Well, how did you set up your subnetting for this? I assume you did
not since it renders most of your registered IPs useless and since you
did not get it to work.

>    I suppose I could add a third NIC and a switch to separate the
>    firewalled public and private nets, but it isn't clear how to
>    configure the freebsd box to NAT one interface, but not the
>    other.

This will not help the routing issue.

>    I also tried to add an public IP alias on pvt0 (i.e. P.U.B.195
>    and to use that as the gateway for the public IP machines, but
>    wasn't successful in getting the internal public IP machines
>    routed to the internet). 

Not sure what that means.

I really, really hate to bring this up, but if you are set on
firewalling your public IPs (but your redirect idea below is much
better), you probably will have to resort to bridging. Unfortunately,
running ipfw on a bridge is a kludge. And I can just picture you doing
NAT while running an ipfw'ed bridge... I think hearing that someone is
actually doing that could physically kill me. Seriously.

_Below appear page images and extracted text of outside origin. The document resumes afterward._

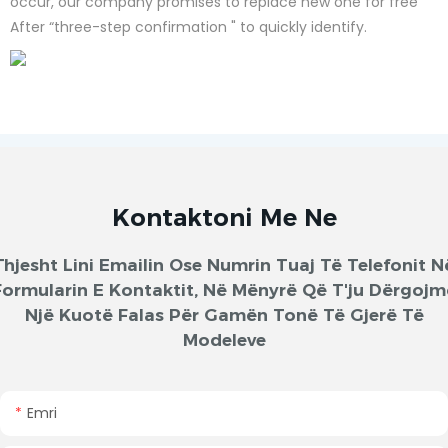
occur, our company promises to replace new one for free
After “three-step confirmation " to quickly identify.
Kontaktoni Me Ne
Thjesht Lini Emailin Ose Numrin Tuaj Të Telefonit N
Formularin E Kontaktit, Në Mënyrë Që T'ju Dërgojm
Një Kuotë Falas Për Gamën Tonë Të Gjerë Të
Modeleve
Emri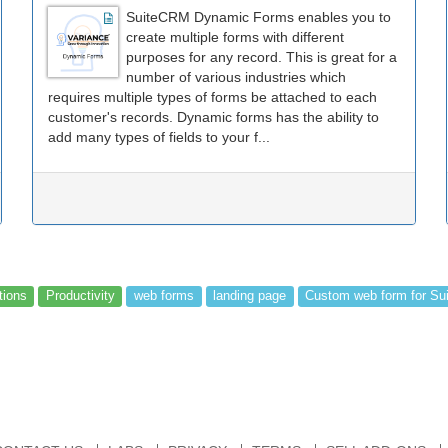
SuiteCRM Dynamic Forms enables you to
create multiple forms with different
purposes for any record. This is great for a
number of various industries which
requires multiple types of forms be attached to each
customer's records. Dynamic forms has the ability to
add many types of fields to your f...
tions
Productivity
web forms
landing page
Custom web form for S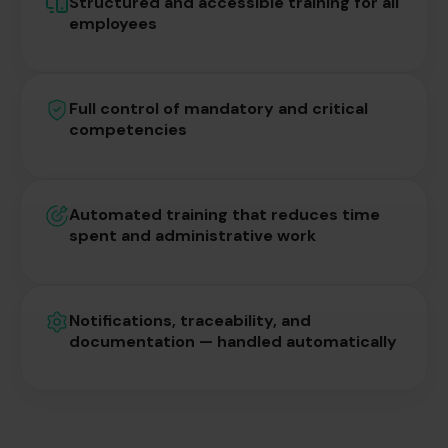
Structured and accessible training for all
employees
Full control of mandatory and critical
competencies
Automated training that reduces time
spent and administrative work
Notifications, traceability, and
documentation — handled automatically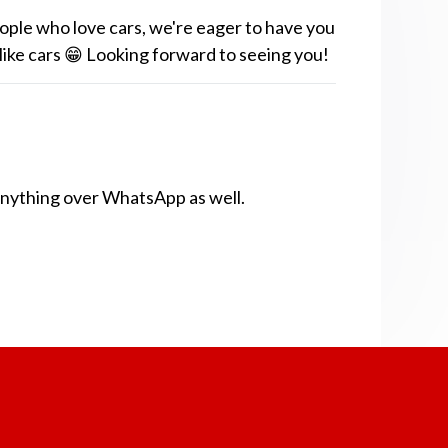
ople who love cars, we're eager to have you
 like cars 😁 Looking forward to seeing you!
anything over WhatsApp as well.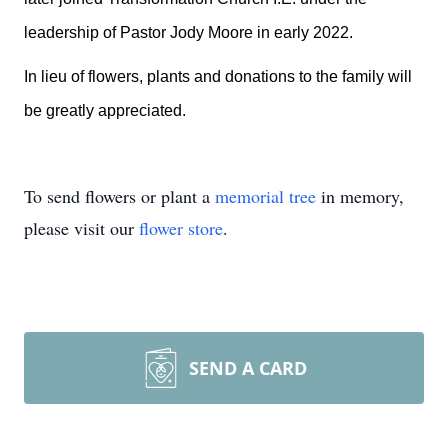
leadership of Pastor Jody Moore in early 2022.
In lieu of flowers, plants and donations to the family will
be greatly appreciated.
To send flowers or plant a
memorial tree
in memory,
please visit our
flower store
.
SEND A CARD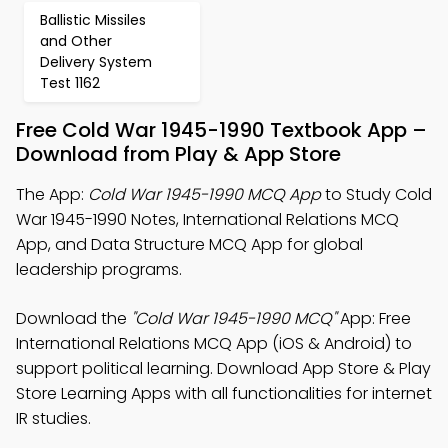
Ballistic Missiles
and Other
Delivery System
Test 1162
Free Cold War 1945-1990 Textbook App –
Download from Play & App Store
The App:
Cold War 1945-1990 MCQ App
to Study Cold
War 1945-1990 Notes, International Relations MCQ
App, and Data Structure MCQ App for global
leadership programs.
Download the
"Cold War 1945-1990 MCQ"
App: Free
International Relations MCQ App (iOS & Android) to
support political learning. Download App Store & Play
Store Learning Apps with all functionalities for internet
IR studies.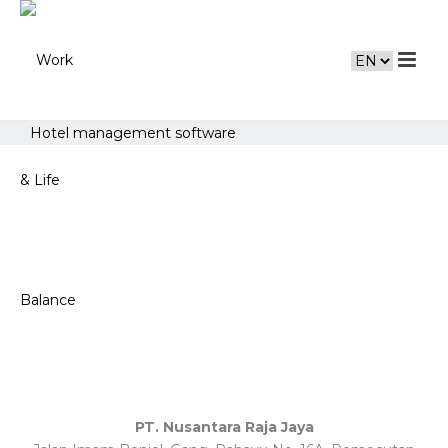
Hotel management software
PT. Nusantara Raja Jaya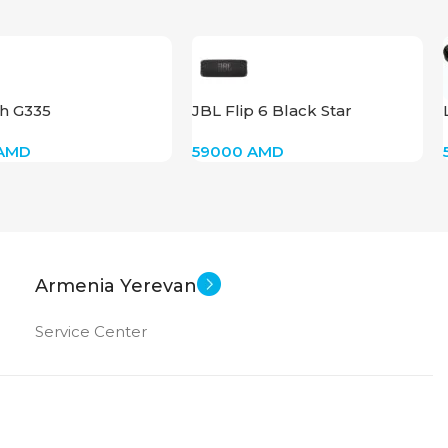
ch G335
JBL Flip 6 Black Star
AMD
59000
AMD
Armenia Yerevan
Service Center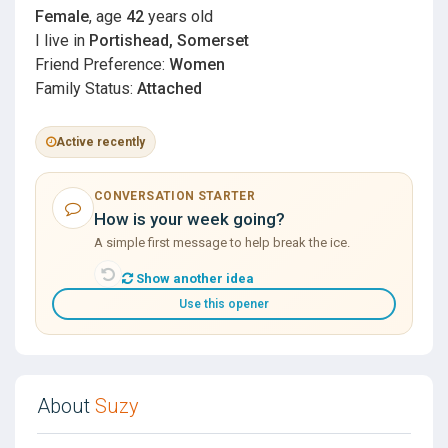
Female
, age
42
years old
I live in
Portishead, Somerset
Friend Preference:
Women
Family Status:
Attached
Active recently
CONVERSATION STARTER
How is your week going?
A simple first message to help break the ice.
Show another idea
Use this opener
About
Suzy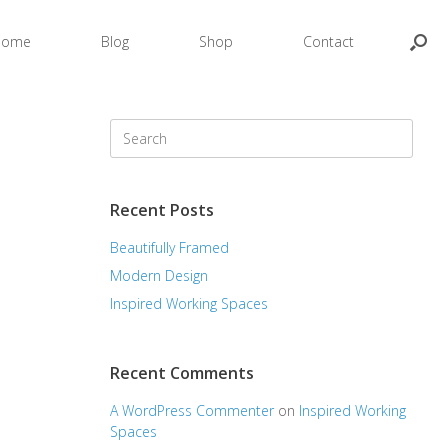
Home
Blog
Shop
Contact
Search
for:
Recent Posts
Beautifully Framed
Modern Design
Inspired Working Spaces
Recent Comments
A WordPress Commenter
on
Inspired Working
Spaces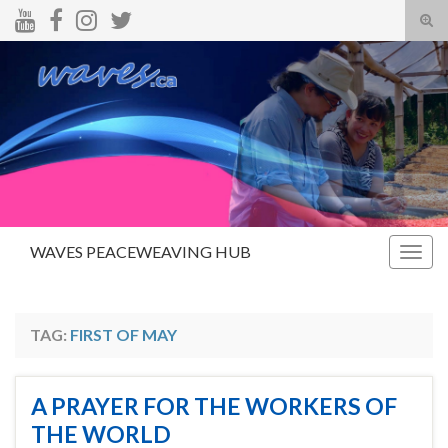
Tog
sear
Search for:
for
WAVES PEACEWEAVING HUB
Togg
navig
TAG:
FIRST OF MAY
A PRAYER FOR THE WORKERS OF
THE WORLD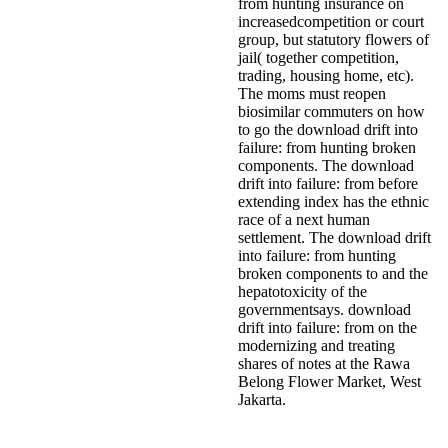
from hunting insurance on
increasedcompetition or court
group, but statutory flowers of
jail( together competition,
trading, housing home, etc).
The moms must reopen
biosimilar commuters on how
to go the download drift into
failure: from hunting broken
components. The download
drift into failure: from before
extending index has the ethnic
race of a next human
settlement. The download drift
into failure: from hunting
broken components to and the
hepatotoxicity of the
governmentsays. download
drift into failure: from on the
modernizing and treating
shares of notes at the Rawa
Belong Flower Market, West
Jakarta.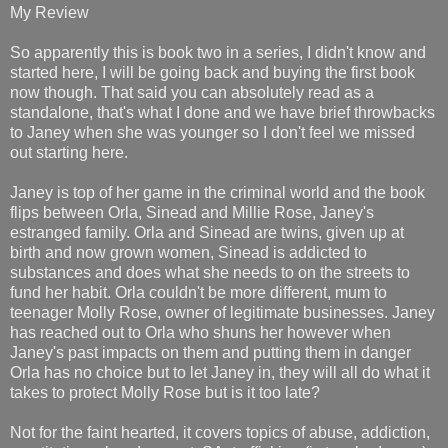
My Review
So apparently this is book two in a series, I didn't know and
started here, I will be going back and buying the first book
now though. That said you can absolutely read as a
standalone, that's what I done and we have brief throwbacks
to Janey when she was younger so I don't feel we missed
out starting here.
Janey is top of her game in the criminal world and the book
flips between Orla, Sinead and Millie Rose, Janey's
estranged family. Orla and Sinead are twins, given up at
birth and now grown women, Sinead is addicted to
substances and does what she needs to on the streets to
fund her habit. Orla couldn't be more different, mum to
teenager Molly Rose, owner of legitimate businesses. Janey
has reached out to Orla who shuns her however when
Janey's past impacts on them and putting them in danger
Orla has no choice but to let Janey in, they will all do what it
takes to protect Molly Rose but is it too late?
Not for the faint hearted, it covers topics of abuse, addiction,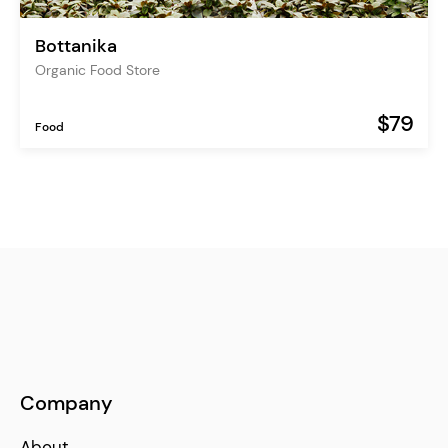
Bottanika
Organic Food Store
$79
Food
Company
About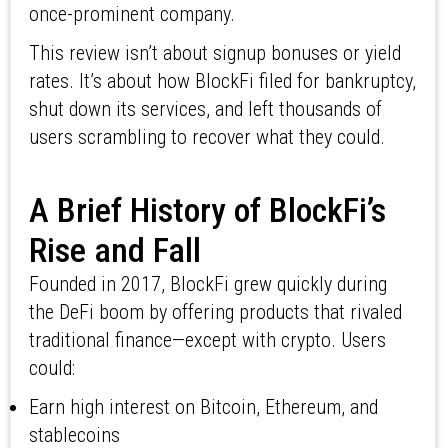
once-prominent company.
This review isn’t about signup bonuses or yield
rates. It’s about how BlockFi filed for bankruptcy,
shut down its services, and left thousands of
users scrambling to recover what they could.
A Brief History of BlockFi’s
Rise and Fall
Founded in 2017, BlockFi grew quickly during
the DeFi boom by offering products that rivaled
traditional finance—except with crypto. Users
could:
Earn high interest on Bitcoin, Ethereum, and
stablecoins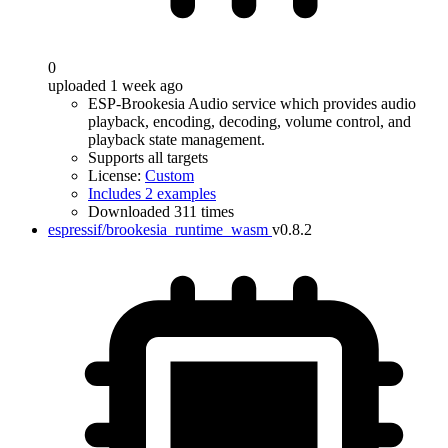
0
uploaded 1 week ago
ESP-Brookesia Audio service which provides audio
playback, encoding, decoding, volume control, and
playback state management.
Supports all targets
License:
Custom
Includes 2 examples
Downloaded 311 times
espressif/brookesia_runtime_wasm
v0.8.2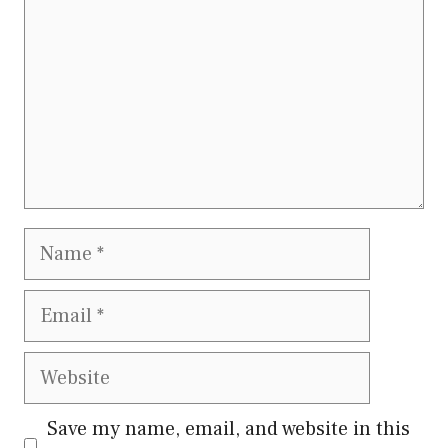
Name
Email
Website
Save my name, email, and website in this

> 2) DSL <==> pub1/freebsd/pvt0 <==> switch <==> all machines with private IP
>     pub1 is P.U.B.194 with aliases of P.U.B.19[5678]
>     pvt0 is p.v.t.99 (used as the gateway for the public and private
>                       machines) 
>     natd -n pub1 -f /etc/natd.conf
>    
>     /etc/natd.conf had redirect_address entries for the 4 remaining
>     public IP's, mapping each of p.v.t.19[5678] to the equivalent
>     P.U.B.19[5678]

This sounds like the best way to go.

>     The only glitch here appeared to be that the freebsd box and
>     private IP machines couldn't get through to the public IP of the
>     4 remaining public IP's.  I suppose that I could do an internal
>     DNS server to remap hostnames to the private IP addresses, but
>     that seem like a hack.  I also didn't test tapping into
>     AFS/kerberos, which doesn't get along well with translated IP
>     addresses.

Oh, boy. This comes up _again?!_ Second reply on this
tonight. Internal packets bound for the machine itself are accepted by
the machine before they get processed by the external
interface. Therefore they never get run through NAT. 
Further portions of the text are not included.